Con la recente Ordinanza n. 8477/20 del 5 maggio u.s., la Suprema Corte torna a ribadire il corretto canone ermeneutico degli artt. 651 e 652 c.p.p. e dunque chiarisce ancora una volta (perfettamente in linea rispetto a precedenti pronunce di legittimità sul punto) in quali termini il giudicato penale abbia efficacia nel giudizio civile di danno.
Nei reati di danno, la sentenza del Giudice Penale che, accertando l’esistenza del reato, abbia altresì pronunciato condanna definitiva dell’imputato al risarcimento dei danni in favore della parte civile, demandandone la liquidazione ad un successivo e separato giudizio, spiega, in sede civile, effetto vincolante in ordine alla “declaratoria iuris” di generica condanna al risarcimento ed alle restituzioni, ferma restando la necessità dell’accertamento, in sede civile, della esistenza e della entità delle conseguenze pregiudizievoli derivate dal fatto individuato come “potenzialmente” dannoso e del nesso di derivazione causale tra questo e i pregiudizi lamentati dai danneggiati (così anche in Cass. 9 marzo 2018, n. 5660; 14 febbraio 2019, n. 4318).

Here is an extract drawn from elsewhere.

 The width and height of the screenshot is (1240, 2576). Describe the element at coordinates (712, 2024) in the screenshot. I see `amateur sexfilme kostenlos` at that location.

Ed infatti, l’esistenza del pregiudizio nei cosiddetti reati di danno è implicita nell’accertamento del “fatto-reato”, ma solo con riferimento al “danno evento” non anche al “danno conseguenza”, per il quale l’indagine da compiere è quella del nesso di causalità giuridica fra l’evento di danno e le sue conseguenze pregiudizievoli, ex art. 1223 cod. civ., che resta dunque demandata al Giudice Civile.
(Corte di Cassazione, sez. III Civile, ordinanza n. 8477/20; depositata il 5 maggio).